Where to begin? Obviously, at the beginning i'd like to state that although I am complaining about his actions, I know I too am to blame. I let myself get angry, pushing him away, picking fights..It's me, too. But I feel like I have been trying.
We have been together since I was 15, and he was 19. I needed him badly when we first got together. Mom and dad were in a bad spot, and I was taking care of everything in my home life. I loved him, and still do, on some level. But..
I'm 22 years old, and have been married for nearly two years. Two very unhappy years, I might add. Immediatly after we got married, he lost his job, and sat on his bum for six months before finding another. During this time, I had to use my credit cards to pay all of our bills, putting us in horrible debt.
He hated his new job, wouldn't quit whinging about it. Annoying enough, but he constantly told me how his job was harder than mine, and how he deserved the computer time, etc, because of this. I worked full time (36 hours a week) and went to school full time. Yet, he works harder than me.
Flash forward a half a year, we have been fighting all the time and can barely pay the bills, but he insists on spending money like it's water. We fight some more, and start looking for a new, cheaper place to live. I'm not happy, and his dad passes away. His mother offers us the upstairs 'apartment' of her house to help us get back on our feet. I don't want to accept, but she is having money trouble his dad died. So we do, because he feels like it's necessary.
Flash forward six months again, and I am miserable. He can't clean up after himself, all we do is fight, and I never want to come home. To make is worse, his mother blames me for the mess that he can't pick up, and slowly comes to really resent me. His sister gets involved and calls and leaves me a nasty message on my voicemail. I'm done at this point, but in abour a year we're moving so that I can go to a new university that gave me a scholarship. My life outside of home is good, I have great friends, etc. I spend friday night with my girls, he goes out with his boys. Saturday is supposed to be 'our night' but he spends it on the computer playing wow (world of warcraft).
Well, october comes around and he tells me he can't handle his job and wants to move before january. I make it happen. We move, and I begin school.

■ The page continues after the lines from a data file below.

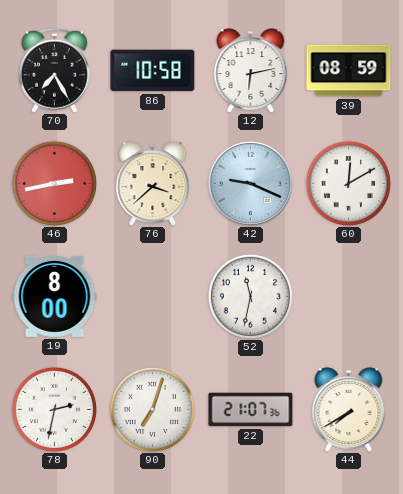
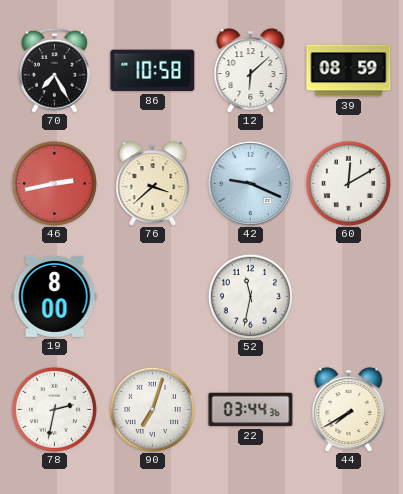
12: 6:13 -> 6:08
22: 21:07 -> 03:44
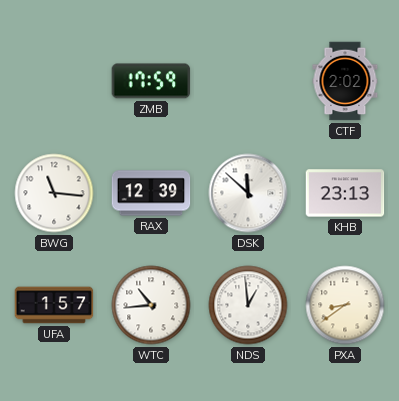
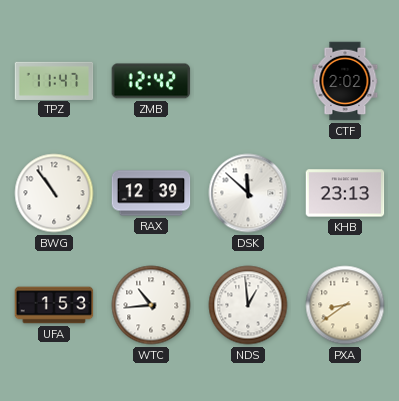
TPZ: none -> 11:47
ZMB: 17:59 -> 12:42
BWG: 11:16 -> 10:54
UFA: 1:57 -> 1:53
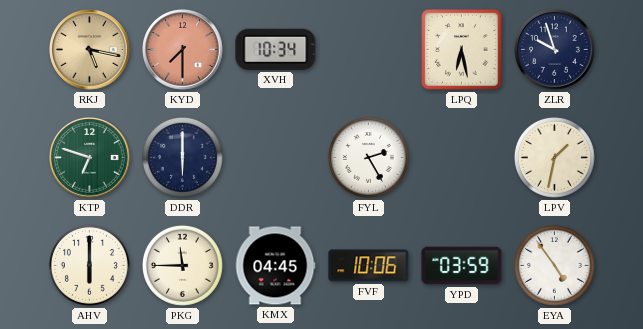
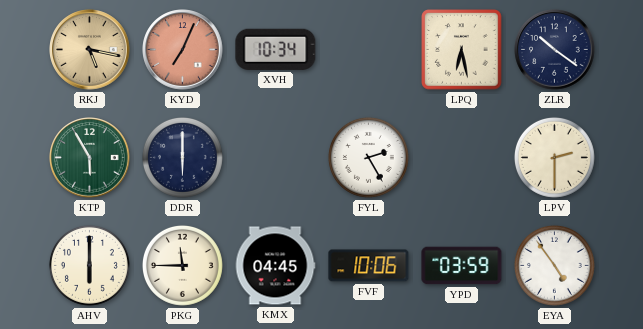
KYD: 7:30 -> 7:04
ZLR: 9:57 -> 10:21
KTP: 6:48 -> 5:55
LPV: 1:32 -> 2:30
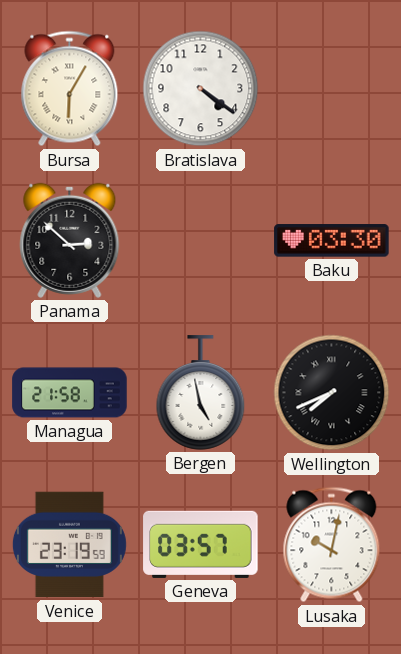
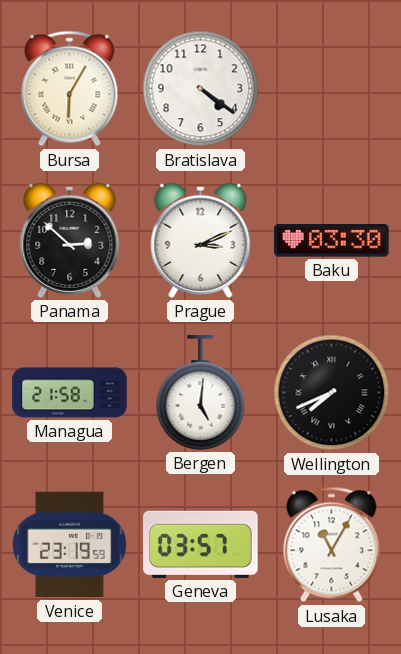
Prague: none -> 3:11
Bergen: 4:58 -> 5:01
Lusaka: 10:02 -> 11:05
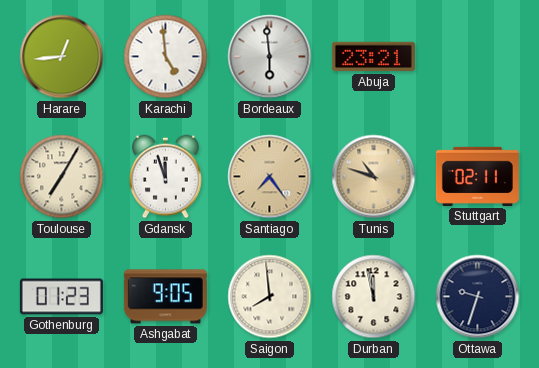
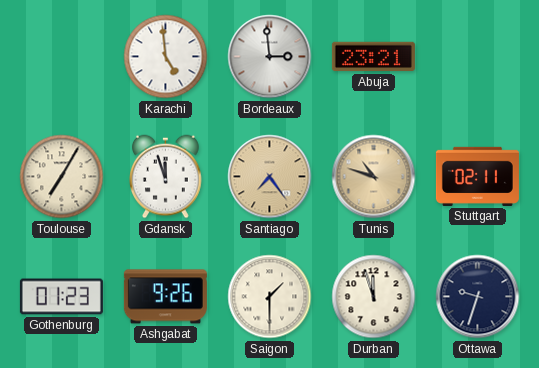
Harare: 12:44 -> none
Bordeaux: 5:59 -> 2:59
Ashgabat: 9:05 -> 9:26
Saigon: 7:59 -> 1:30
Durban: 11:58 -> 11:57
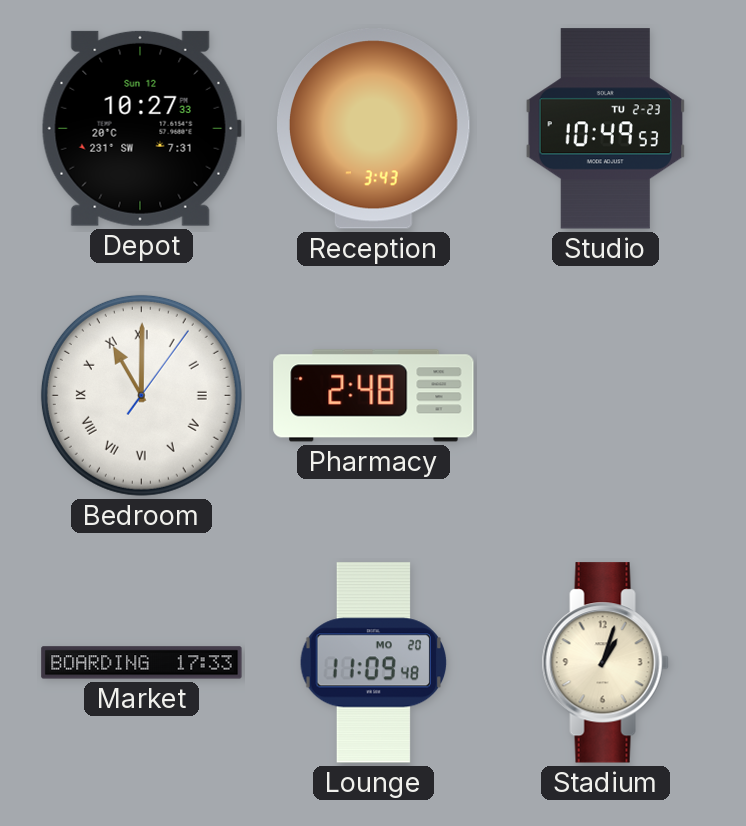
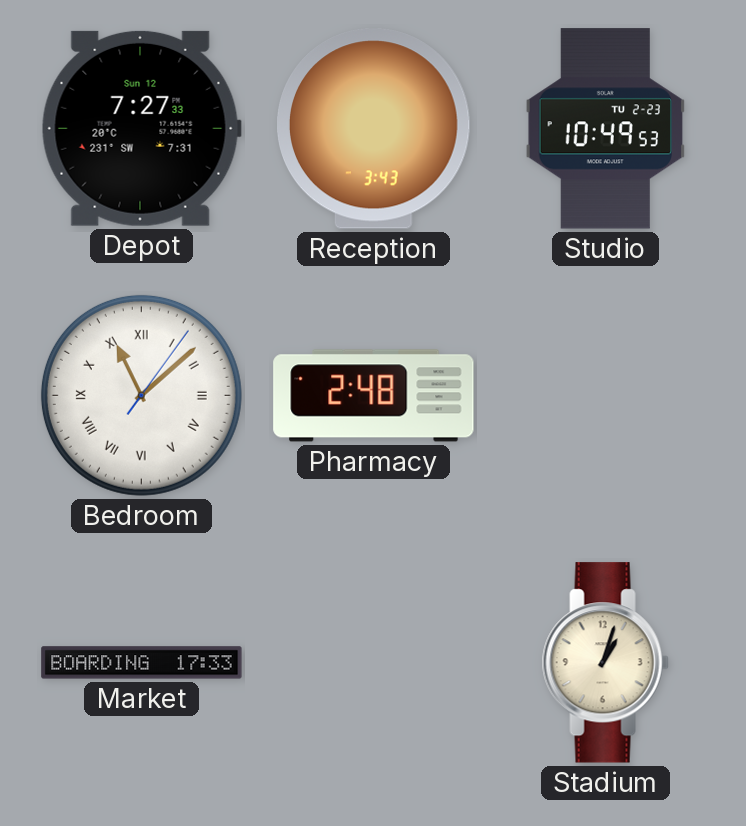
Depot: 10:27 -> 7:27
Bedroom: 11:00 -> 11:08
Lounge: 11:09 -> none
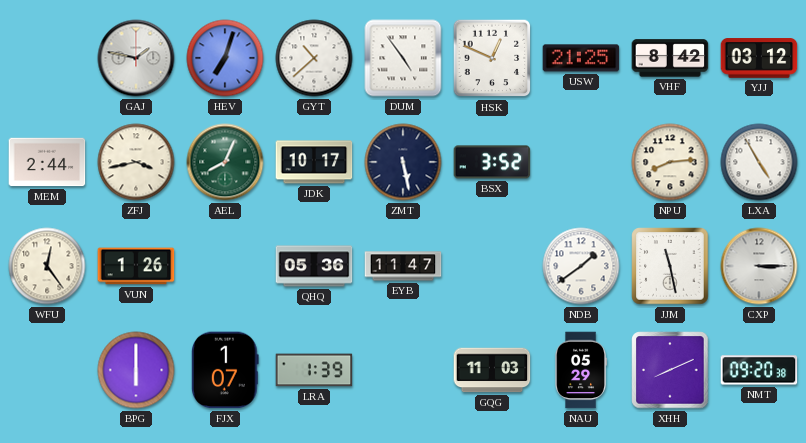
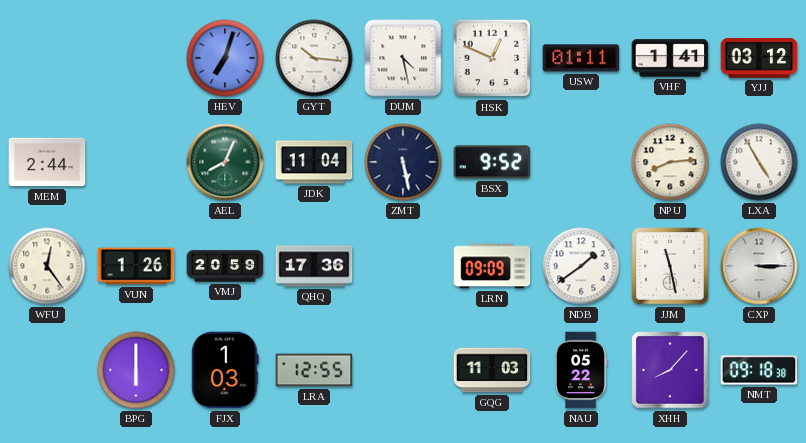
GAJ: 1:47 -> none
GYT: 10:38 -> 10:16
DUM: 4:54 -> 4:28
USW: 21:25 -> 01:11
VHF: 8:42 -> 1:41
ZFJ: 3:43 -> none
JDK: 10:17 -> 11:04
BSX: 3:52 -> 9:52
VMJ: none -> 20:59
QHQ: 05:36 -> 17:36
EYB: 11:47 -> none
LRN: none -> 09:09
FJX: 1:07 -> 1:03
LRA: 1:39 -> 12:55
NAU: 05:29 -> 05:22
XHH: 8:11 -> 8:07
NMT: 09:20 -> 09:18
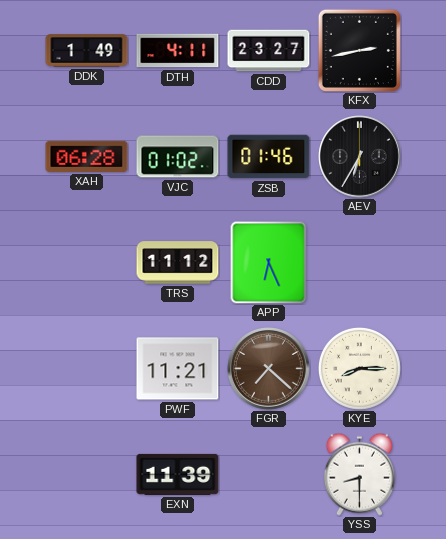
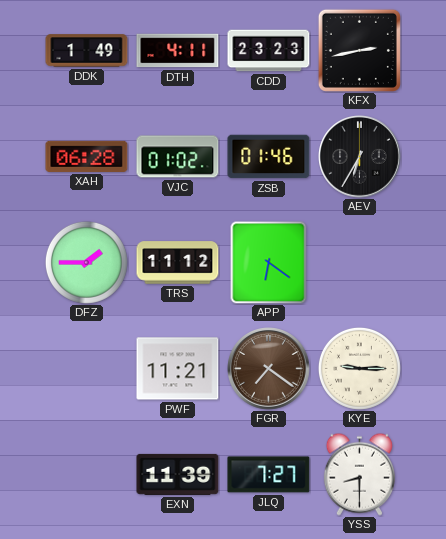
CDD: 23:27 -> 23:23
DFZ: none -> 1:45
APP: 6:26 -> 6:21
FGR: 7:22 -> 7:21
KYE: 8:15 -> 9:15
JLQ: none -> 7:27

The first week was okay, but then he started up with all the crap again. The computer all the time, no sex, bickering and both of us picking fights. He sits on his bum again, and won't go look for a job. A few apps here and there, but he won't actively search. I, on the other hand, am already going to school full time, working, and doing all the unpacking by myself. When we fight, the throws moving up here in my face, when I wanted to wait until may.
I'm done and I tell him this. I tell him I need a husband, not a son. I want him to help me around the house, little things like remembering to take out the trash, filling the cat dishes if they're empty so they don't starve while i'm gone all day, helping me mow the lawn and pick up his trash. I don't want him to do everything. I want a husband who listens to me rather than zoning out when i'm speaking. I want a husband who will go out with me once in awhile, and have fun.
It's now been 3 months, and nothing has changed. I almost kicked him out, but he used what he knows of me to make me feel guilty. He is happy (most of the time), but i'm not. I'm depressed, anxious, and fed up. I've tried talking to him, to convince him to go to counseling with me (he refuses). I've tried being nice and sweet and loving. I've tried acting angry and fed up. Nothing works. He doesn't take care of himself at all, and I think he really wants a mom, not a wife. (his mom was like that for his dad, i've found out since we got married. She did all the work while he just did his job and mowed the lawn. They were happy like that. I won't be).
I've decided I want to pursue a master's degree in the future, and a ph.D, perhaps. He won't be happy with this. We've discussed a trip to france next summer with my school, because i'm a french minor and really should go. He said okay, but he was angry about it. He resents my schooling, because he wants to be in school, but dropped out saying that he couldn't work full time and go to school at the same time. I bust my ass, and he complains. I've tried to get him to go back, even if its one class at a time, but yet again, he refuses to try.
I'm done. Frustrated. Upset and angry. And I don't know what to do. Moneywise, I rely on him. I can't afford to live by myself, and all the debt is in my name because i've had to be the one to set everything up. We have over 1000.00 in a cell phone debt in my name because I couldn't pay the bill because he wasn't working. I've joined a debt consolidation program, which will help with most of the debt. This is in my name too.
If we split, i'm terrified I won't make it. I'm scared of beign alone, but at the same time, feel that is what I need. I don't even know myself, except by definition of him. It's unsettling.
I've changed remarkably since I was 15. He was, and still is, in love with the girl that needed him so badly. But, I am not that same little girl. I am a mature, responsible individual who needs a partner, not a protector.
So..Can anyone give me any advice?! Counseling, seperation, divorce? Talking to him again, perhaps saying something different? I tried for nearly a year to put off this feeling, and I can't anymore. I'm miserable, and sick of being so.